Micro-LLM
Training a tiny language model from scratch on an RTX 3080 - learning CUDA the hard way
I got myself an RTX 3080 and had no idea what I was getting into. I wanted to actually understand what CUDA could do - not just read about it, but get my hands dirty.

Not My First Rodeo
Back in 2019, I built Sadhu-Kamra - a Twitter bot that combined tweets from Sadhguru and Kunal Kamra, trained on GPT-2. But I was just using pre-trained models. I never actually trained anything from scratch. I didn't understand what was happening under the hood.
This time, I wanted to do it properly.
Memory Is Everything
Turns out, CUDA is pretty wild. The RTX 3080 has 10GB of VRAM, which sounds like a lot until you start loading models and data.
Key learnings:
- Mixed precision training doubles your effective memory
- Gradient accumulation lets you simulate larger batch sizes
- You can't just throw everything at the GPU and hope it works
It's Actually Learning
I built a tiny GPT-style model with ~7M parameters. It's not going to write Shakespeare (well, it tries), but it's a real language model that I trained myself.
The training process is fascinating. Watching the loss decrease, seeing the model learn patterns, and then generating text that's... sometimes coherent, sometimes hilariously bad. But it's learning.
What I Took Away
- Transformer architectures (attention is all you need, apparently)

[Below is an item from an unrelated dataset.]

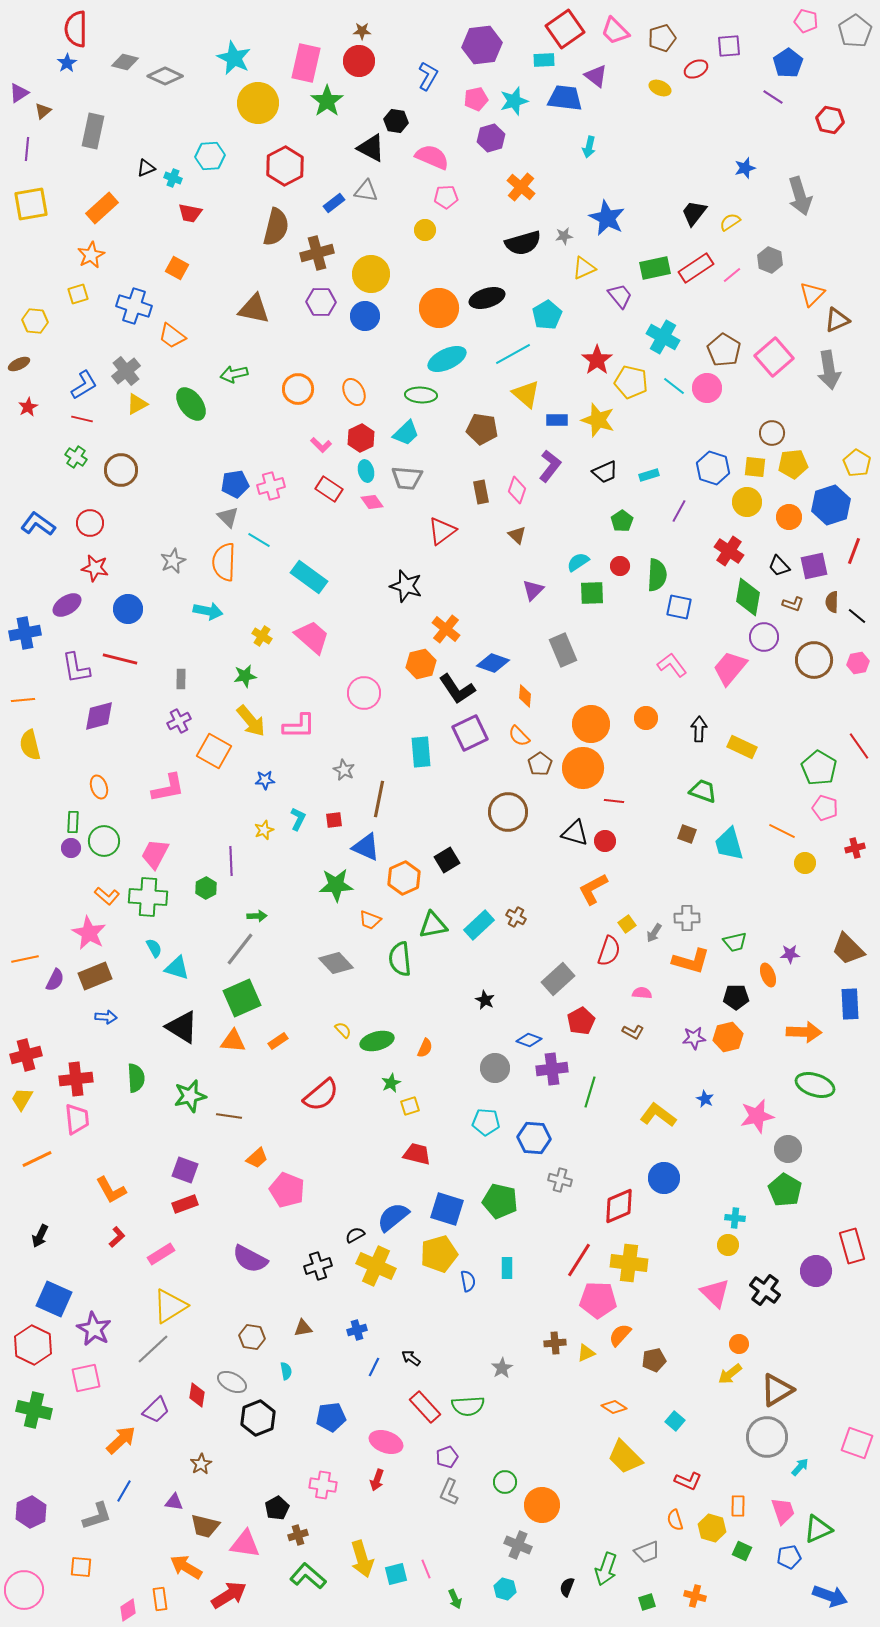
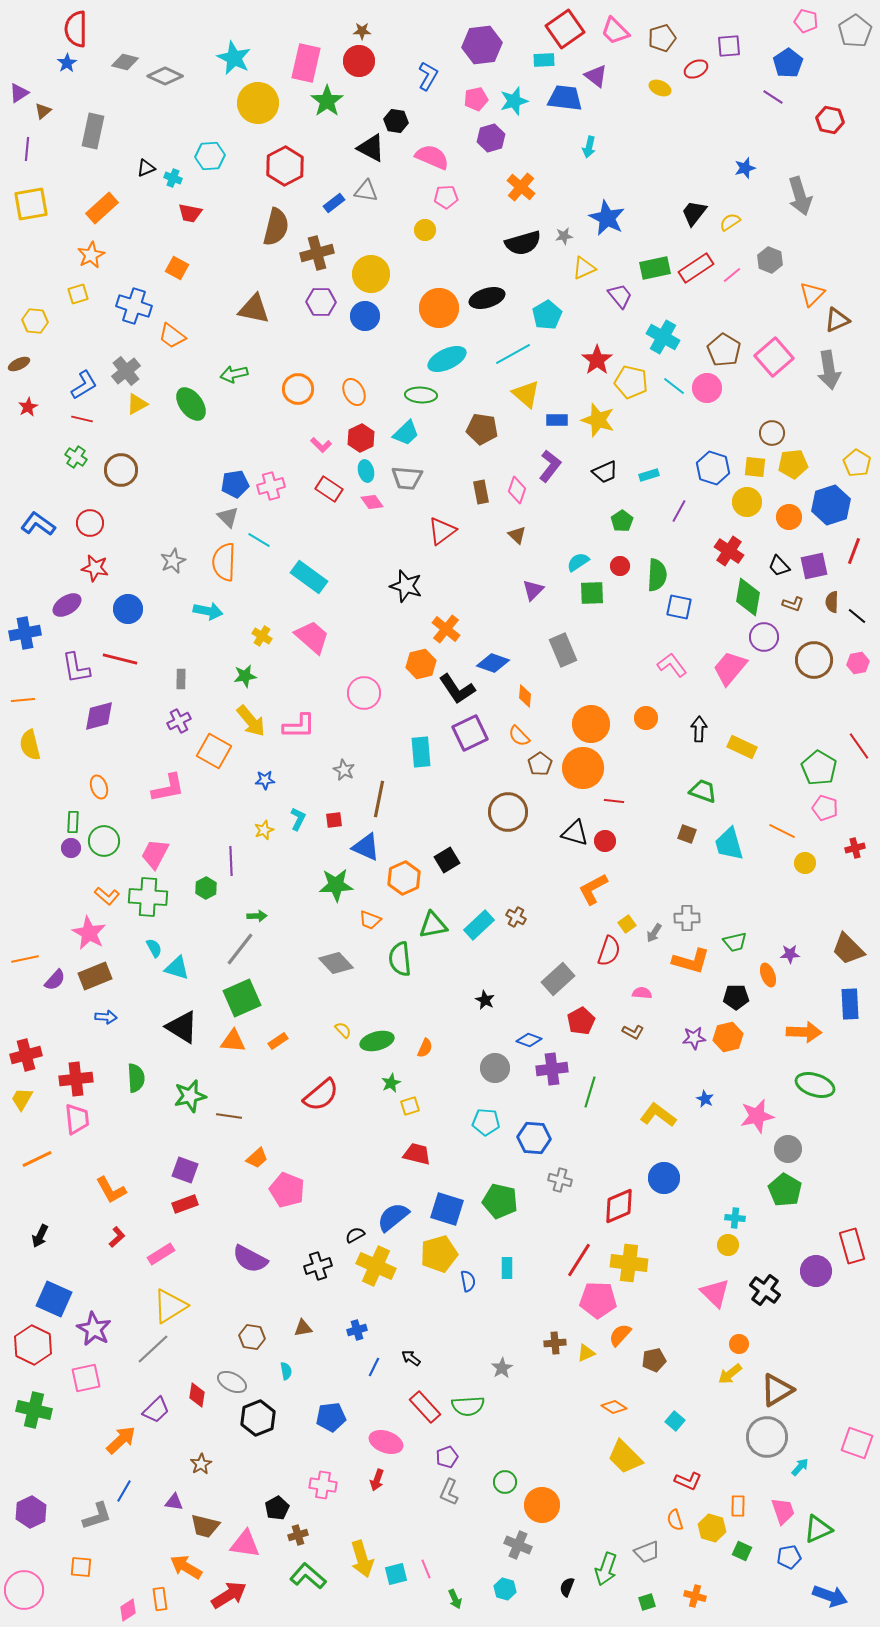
purple semicircle at (55, 980): rotated 15 degrees clockwise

- Learning rate scheduling and gradient clipping
- Tokenization (way more complex than I thought)
- Mixed precision training
The RTX 3080 can handle this stuff pretty well. For learning and experimentation, it's perfect. Training that would take days on a CPU can be done in hours.
Getting Started
# Install PyTorch with CUDA support
pip install torch torchvision torchaudio --index-url https://download.pytorch.org/whl/cu121
pip install -r requirements.txt
# Train a model
python train.py
# Test it out
python test.py --checkpoint checkpoints/model_final.pt --prompt "Hello"
# Or run the web interface
python chatbot_web.py
If you're curious about CUDA, GPU computing, or just want to train a tiny language model yourself, feel free to poke around the code.